**** PROVIDED INFORMATION

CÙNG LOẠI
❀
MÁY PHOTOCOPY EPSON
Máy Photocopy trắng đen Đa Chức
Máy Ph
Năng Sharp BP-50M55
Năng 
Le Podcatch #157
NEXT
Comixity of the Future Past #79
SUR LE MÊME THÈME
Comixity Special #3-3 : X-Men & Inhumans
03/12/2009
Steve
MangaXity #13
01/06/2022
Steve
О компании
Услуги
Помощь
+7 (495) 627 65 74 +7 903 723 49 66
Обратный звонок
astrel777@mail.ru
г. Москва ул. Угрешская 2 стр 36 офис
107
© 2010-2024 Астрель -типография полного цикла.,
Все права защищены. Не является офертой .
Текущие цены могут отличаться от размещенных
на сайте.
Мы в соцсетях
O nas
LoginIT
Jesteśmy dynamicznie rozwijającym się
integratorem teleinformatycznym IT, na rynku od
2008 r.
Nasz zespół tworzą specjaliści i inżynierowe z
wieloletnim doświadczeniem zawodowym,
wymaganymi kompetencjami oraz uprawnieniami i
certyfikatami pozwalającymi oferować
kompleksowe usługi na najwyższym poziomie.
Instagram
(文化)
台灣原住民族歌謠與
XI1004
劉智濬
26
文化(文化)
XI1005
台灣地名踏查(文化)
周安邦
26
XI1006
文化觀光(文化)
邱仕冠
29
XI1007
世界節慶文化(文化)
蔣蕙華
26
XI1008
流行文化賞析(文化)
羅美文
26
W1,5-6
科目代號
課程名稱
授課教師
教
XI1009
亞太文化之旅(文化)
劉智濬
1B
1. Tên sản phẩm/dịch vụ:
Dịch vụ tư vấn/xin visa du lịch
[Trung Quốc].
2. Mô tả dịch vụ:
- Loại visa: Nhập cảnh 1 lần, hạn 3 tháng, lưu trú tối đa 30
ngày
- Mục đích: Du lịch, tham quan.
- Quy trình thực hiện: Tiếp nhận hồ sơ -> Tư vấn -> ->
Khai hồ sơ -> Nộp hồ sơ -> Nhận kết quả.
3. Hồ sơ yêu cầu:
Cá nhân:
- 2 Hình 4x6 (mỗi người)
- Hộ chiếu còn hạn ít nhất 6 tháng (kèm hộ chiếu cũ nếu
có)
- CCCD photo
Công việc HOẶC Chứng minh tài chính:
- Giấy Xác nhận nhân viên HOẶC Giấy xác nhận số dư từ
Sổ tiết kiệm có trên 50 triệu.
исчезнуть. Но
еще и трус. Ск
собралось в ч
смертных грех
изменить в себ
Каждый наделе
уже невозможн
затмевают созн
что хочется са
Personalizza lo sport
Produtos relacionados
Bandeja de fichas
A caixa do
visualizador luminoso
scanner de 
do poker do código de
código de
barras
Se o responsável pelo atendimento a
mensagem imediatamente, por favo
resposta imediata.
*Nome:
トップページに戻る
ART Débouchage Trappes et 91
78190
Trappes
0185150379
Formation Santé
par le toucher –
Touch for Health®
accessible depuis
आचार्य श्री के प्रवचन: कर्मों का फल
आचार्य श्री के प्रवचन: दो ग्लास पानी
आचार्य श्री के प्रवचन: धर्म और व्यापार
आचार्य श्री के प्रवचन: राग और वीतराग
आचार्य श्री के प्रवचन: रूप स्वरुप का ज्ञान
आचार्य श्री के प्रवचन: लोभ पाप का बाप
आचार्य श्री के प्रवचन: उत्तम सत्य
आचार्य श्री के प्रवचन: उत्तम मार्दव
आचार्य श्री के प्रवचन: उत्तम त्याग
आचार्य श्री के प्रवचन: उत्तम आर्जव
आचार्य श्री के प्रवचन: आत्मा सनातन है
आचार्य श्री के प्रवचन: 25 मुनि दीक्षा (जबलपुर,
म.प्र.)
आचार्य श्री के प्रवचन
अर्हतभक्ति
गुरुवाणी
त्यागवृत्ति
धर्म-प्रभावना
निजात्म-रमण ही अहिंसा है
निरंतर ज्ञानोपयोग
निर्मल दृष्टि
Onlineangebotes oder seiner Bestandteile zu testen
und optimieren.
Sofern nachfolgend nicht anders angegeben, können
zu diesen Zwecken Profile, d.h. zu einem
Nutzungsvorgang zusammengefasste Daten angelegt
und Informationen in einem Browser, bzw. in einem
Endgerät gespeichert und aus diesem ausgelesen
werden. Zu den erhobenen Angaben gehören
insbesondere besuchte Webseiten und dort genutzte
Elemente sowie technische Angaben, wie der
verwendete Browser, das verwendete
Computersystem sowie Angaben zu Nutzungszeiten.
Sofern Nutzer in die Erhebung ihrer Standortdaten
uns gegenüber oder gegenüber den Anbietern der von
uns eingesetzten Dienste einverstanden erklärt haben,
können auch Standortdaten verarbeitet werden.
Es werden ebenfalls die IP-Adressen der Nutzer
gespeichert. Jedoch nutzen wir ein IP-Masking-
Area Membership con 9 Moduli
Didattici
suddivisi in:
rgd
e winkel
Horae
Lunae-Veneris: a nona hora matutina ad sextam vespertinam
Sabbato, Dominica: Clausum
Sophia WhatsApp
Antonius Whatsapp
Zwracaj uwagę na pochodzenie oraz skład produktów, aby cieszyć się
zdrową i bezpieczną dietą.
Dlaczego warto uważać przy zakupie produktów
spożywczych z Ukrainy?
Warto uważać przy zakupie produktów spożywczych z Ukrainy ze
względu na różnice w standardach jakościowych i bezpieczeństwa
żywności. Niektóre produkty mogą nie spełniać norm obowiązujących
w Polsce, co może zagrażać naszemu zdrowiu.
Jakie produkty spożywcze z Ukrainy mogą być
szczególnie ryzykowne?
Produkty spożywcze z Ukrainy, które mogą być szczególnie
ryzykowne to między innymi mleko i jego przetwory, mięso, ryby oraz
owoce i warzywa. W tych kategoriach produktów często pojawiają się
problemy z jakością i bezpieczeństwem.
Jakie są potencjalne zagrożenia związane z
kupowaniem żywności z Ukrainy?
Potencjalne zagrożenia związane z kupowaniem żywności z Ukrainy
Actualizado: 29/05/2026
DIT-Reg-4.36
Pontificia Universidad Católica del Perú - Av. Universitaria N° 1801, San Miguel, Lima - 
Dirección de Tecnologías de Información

********

WHAT TO PRODUCE - Give only the number of lines in the records that include the word "lịch".

COMPLETED TASK - 2